Greeks detain six
ATHENS: The Greek authorities detained six foreigners for suspected human trafficking yesterday as the interim government announced new measures to tackle a crisis where hundreds of migrants arrive every day.
Four Bulgarians and two Turkswere detained in the northern Greek city of Thessaloniki for trafficking 103 migrants. – Reuters
Polio lames two
GENEVA: Two children in south-west Ukraine had been paralysed by polio, the World Health Organisation said yesterday, in a setback for a global eradication campaign.
The outbreak occurred because only half of Ukrainian children were immunised against polio, and the risk of its spreading was high, it said. – Reuters
Asian rail-link race
JAKARTA: Indonesia has delayed the announcement of the winner of a hotly contested race between China and Japan to build the first high-speed railway in South-east Asia’s biggest economy, a senior government official said yesterday.
It will provide a 150km link between Jakarta and textile hub Bandung. – Reuters
Aid workers killed
DUBAI: Two Red Cross employees were shot dead in the northern Yemeni province of Amran by an unknown attacker yesterday in a rare case of violence against humanitarian workers in a five-month war.
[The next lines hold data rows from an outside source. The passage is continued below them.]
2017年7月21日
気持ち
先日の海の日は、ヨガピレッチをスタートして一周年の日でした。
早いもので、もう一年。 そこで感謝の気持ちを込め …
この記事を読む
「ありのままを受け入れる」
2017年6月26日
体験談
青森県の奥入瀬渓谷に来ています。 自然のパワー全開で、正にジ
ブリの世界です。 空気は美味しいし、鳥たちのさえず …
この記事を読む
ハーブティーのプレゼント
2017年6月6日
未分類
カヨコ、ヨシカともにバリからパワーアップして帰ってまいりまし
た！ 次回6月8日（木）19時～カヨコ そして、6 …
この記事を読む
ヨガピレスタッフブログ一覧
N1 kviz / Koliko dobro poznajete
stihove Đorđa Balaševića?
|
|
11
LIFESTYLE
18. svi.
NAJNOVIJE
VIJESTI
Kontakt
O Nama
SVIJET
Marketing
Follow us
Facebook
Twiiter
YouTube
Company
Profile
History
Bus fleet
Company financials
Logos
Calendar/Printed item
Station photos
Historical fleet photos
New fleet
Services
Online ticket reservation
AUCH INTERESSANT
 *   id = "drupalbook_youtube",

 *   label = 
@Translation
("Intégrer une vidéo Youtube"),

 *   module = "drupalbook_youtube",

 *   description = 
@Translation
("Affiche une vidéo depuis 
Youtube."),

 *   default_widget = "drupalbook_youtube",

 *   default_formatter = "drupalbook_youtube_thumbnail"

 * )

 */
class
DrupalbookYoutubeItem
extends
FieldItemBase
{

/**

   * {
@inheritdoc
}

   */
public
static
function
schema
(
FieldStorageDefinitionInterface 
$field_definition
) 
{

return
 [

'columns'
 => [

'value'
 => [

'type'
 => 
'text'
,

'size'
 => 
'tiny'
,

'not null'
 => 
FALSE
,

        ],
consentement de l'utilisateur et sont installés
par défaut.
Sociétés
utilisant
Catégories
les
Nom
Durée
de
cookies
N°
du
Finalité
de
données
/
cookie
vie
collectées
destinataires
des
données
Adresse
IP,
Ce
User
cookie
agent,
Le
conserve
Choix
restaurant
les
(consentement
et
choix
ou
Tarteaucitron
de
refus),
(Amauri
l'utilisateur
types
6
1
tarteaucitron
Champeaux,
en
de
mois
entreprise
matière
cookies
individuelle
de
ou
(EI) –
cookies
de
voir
A statement from the group identified the murdered employees as a field officer and a driver. – Reuters BAIKONUR: A Russian Soyuz rocket carrying a three-man international crew, including Denmark’s first astronaut, roared off from the Baikonur Cosmodrome in Kazakhstan yesterday on a two-day journey to the International Space Station.
The rocket, carrying the Soyuz TMA-18M spaceship, lifted off to the orbiting laboratory leaving just a puff of white smoke in the sky.
The crew is commanded by veteran Russian cosmonaut Sergei Volkov, joined by rookie Andreas Mogensen from the European Space Agency (ESA) and Aidyn Aimbetov, another first-time space flyer from Kazakhstan’s space agency Kazcosmos.
The ESA dubbed Mogensen “Denmark’s Gagarin”, a reference to the Soviet cosmonaut and first man in space, Yuri Gagarin.
The Dane told a pre-flight news conference on Tuesday that he had shaved his right leg to allow Volkov to better apply electrodes during scientific experiments in space.
One of Mogensen’s jobs would be to test new equipment on Danish-made exercise bikes, the ESA said.
The Danish bikes – with no seats as none are needed in gravity-free conditions – were launched in 2001 and have been replaced or upgraded several times since. They help astronauts battle the negative impact of weightlessness.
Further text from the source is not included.